Prompt: Wherever "хислати" appears in the records below, copy the line that holds it.

Task material:
_ _ _ _ _
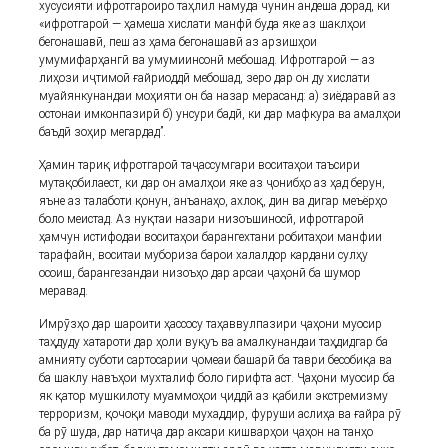
хусусияти ифротгароиро таҳлил намуда чунин андеша дорад, ки
«ифротгароӣ — ҳамеша хислати манфӣ буда яке аз шаклҳои
бегонашавӣ, пеш аз ҳама бегонашавӣ аз арзишҳои
умумифарҳангӣ ва умумиинсонӣ мебошад. Ифротгароӣ — аз
лиҳози иҷтимоӣ ғайриоддӣ мебошад, зеро дар он ду хислати
муайянкунандаи моҳияти он ба назар мерасанд: а) зиёдаравӣ аз
остонаи имконпазирӣ б) унсури бадӣ, ки дар мафкура ва амалҳои
баъдӣ зоҳир мегардад”.
Ҳамин тариқ ифротгароӣ таҷассумгари воситаҳои таъсири
мутақобилаест, ки дар он амалҳои яке аз ҷонибҳо аз ҳад берун,
яъне аз талаботи қонун, анъанаҳо, ахлоқ, дин ва дигар меъёрҳо
боло меистад. Аз нуқтаи назари низоъшиносӣ, ифротгароӣ
ҳамчун истифодаи воситаҳои барангехтани робитаҳои манфии
тарафайн, воситаи мубориза барои халалдор кардани сулҳу
осоиш, барангезандаи низоъҳо дар арсаи ҷаҳонӣ ба шумор
меравад.
Имрӯзҳо дар шароити ҳассосу таҳаввулпазири ҷаҳони муосир
таҳдуду хатароти дар ҳоли вуқуъ ва амалкунандаи таҳдидгар ба
амнияту суботи сартосарии ҷомеаи башарӣ ба таври бесобиқа ва
ба шаклу навъҳои мухталиф боло гирифта аст. Ҷаҳони муосир ба
як қатор мушкилоту муаммоҳои ҷиддӣ аз қабили экстремизму
терроризм, қочоқи маводи мухаддир, фуруши аслиҳа ва ғайра рӯ
ба рӯ шуда, дар натиҷа дар аксари кишварҳои ҷаҳон на танҳо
_ _ _ _ _
Solution to the problem:
«ифротгароӣ — ҳамеша хислати манфӣ буда яке аз шаклҳои
лиҳози иҷтимоӣ ғайриоддӣ мебошад, зеро дар он ду хислати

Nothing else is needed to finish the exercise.